Data excerpts:
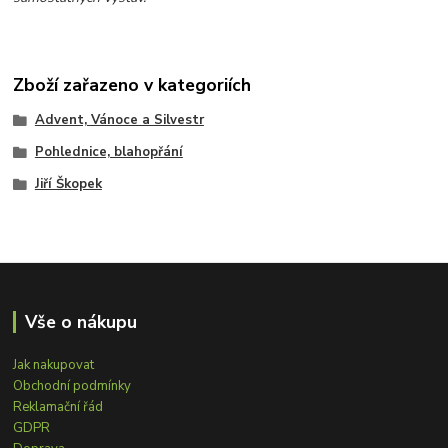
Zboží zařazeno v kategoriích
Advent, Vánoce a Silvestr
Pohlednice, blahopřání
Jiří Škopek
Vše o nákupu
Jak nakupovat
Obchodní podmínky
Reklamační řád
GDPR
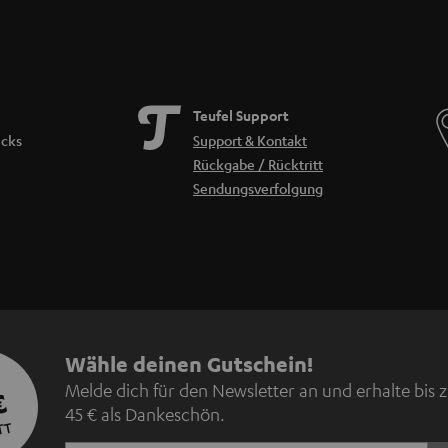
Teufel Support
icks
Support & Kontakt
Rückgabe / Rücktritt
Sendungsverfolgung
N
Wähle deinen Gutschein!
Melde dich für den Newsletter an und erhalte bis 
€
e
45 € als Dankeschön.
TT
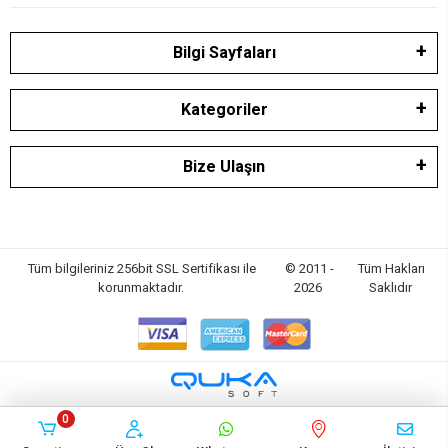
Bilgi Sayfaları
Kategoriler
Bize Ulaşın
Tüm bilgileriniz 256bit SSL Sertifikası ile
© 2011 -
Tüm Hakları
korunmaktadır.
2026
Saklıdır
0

What you need to do: Give the data back exactly, omitting all pictures.

Exercise solution:
Zboží zařazeno v kategoriích
Advent, Vánoce a Silvestr
Pohlednice, blahopřání
Jiří Škopek
Vše o nákupu
Jak nakupovat
Obchodní podmínky
Reklamační řád
GDPR
Teufel Support
icks
Support & Kontakt
Rückgabe / Rücktritt
Sendungsverfolgung
N
Wähle deinen Gutschein!
Melde dich für den Newsletter an und erhalte bis 
€
e
45 € als Dankeschön.
TT
Bilgi Sayfaları
Kategoriler
Bize Ulaşın
Tüm bilgileriniz 256bit SSL Sertifikası ile
© 2011 -
Tüm Hakları
korunmaktadır.
2026
Saklıdır
0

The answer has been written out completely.